Liberace’s critics had similar critiques. “Liberace recreates—if that is the word—each composition in his own image,” wrote one critic after seeing him at Carnegie Hall. “When it is too difficult, he simplifies it. When it is too simple, he complicates it.”

But when has talent ever stood in the way of success? 

Tale as old as time, Liberace’s touring and international performance career was slowing down by the ’60s, and he was becoming a novelty act. And so he went off to Vegas to  create a show that would lean into his standards and give his fans what they wanted from him: glamor. 

Under the sobriquet “Mr. Showmanship,” Liberace created a Las Vegas show fit for a queen. His costumes and capes incorporated ostrich feathers and minks and diamonds, and his stage choreography, entrances and exits included him riding in a Rolls-Royce and dropping in like Peter Pan.

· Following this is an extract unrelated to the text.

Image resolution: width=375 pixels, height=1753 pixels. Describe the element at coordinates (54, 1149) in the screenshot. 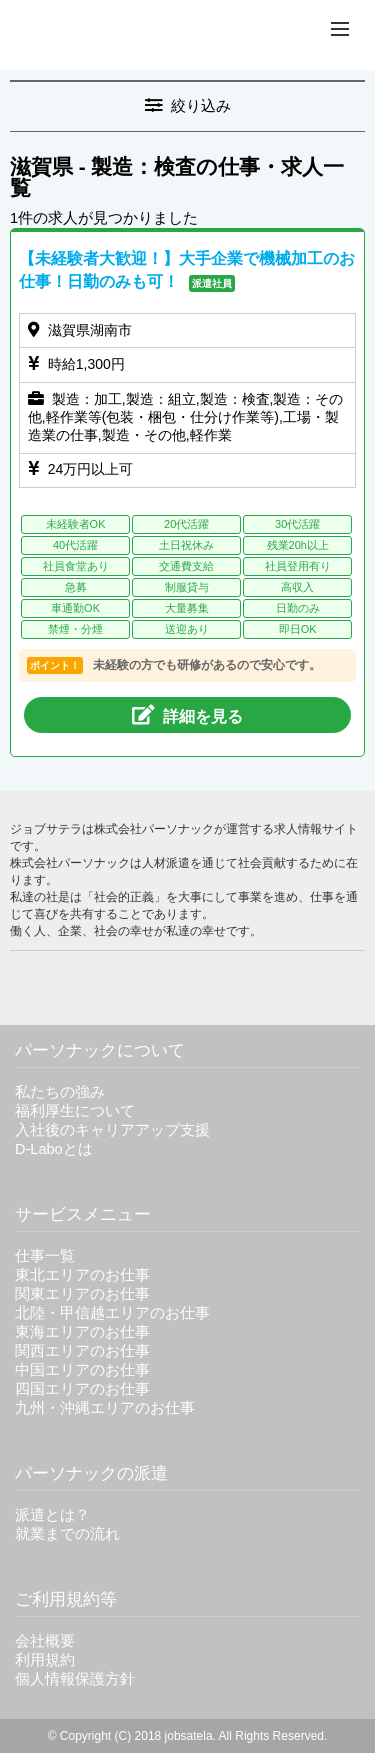 I see `D-Laboとは` at that location.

At the height of Liberace’s live Las Vegas shows during the 1970s and ’80s, he had his hand in many money making ventures, from cookbooks to antique stores. He became a major attraction at the Las Vegas Hilton and Lake Tahoe, earning $300,000 a week, and this is also around the time he met and allegedly made a teenaged Scott Thorson his boytoy and eye candy in his show. 

Thorson pulled the curtain back on his relationship with Liberace in “Behind the Candelabra: My Life with Liberace,” published after Liberace’s death from AIDS in 1987. There were accusations of sex, drugs and forced plastic surgery on, and this was all dramatized in the spectacular HBO movie starring Michael Douglas and Matt Damon. 

Despite being the butt of many jokes about gay men’s affinity for glitter and gold, no one can deny Liberace’s high place in pop culture and how he helped develop what it means to be a diva. And in the end, the lyrics of Liberace’s signature “I’ll Be Seeing You” hold true as true fans can still recognize his influence in the blinding lights of Las Vegas. 

“In every lovely summer’s day/In everything that’s light and gay/I’ll always think of you that way/I’ll find you in the morning sun,” the song goes. “And when the night is new/I’ll be looking at the moon/But I’ll be seeing you.”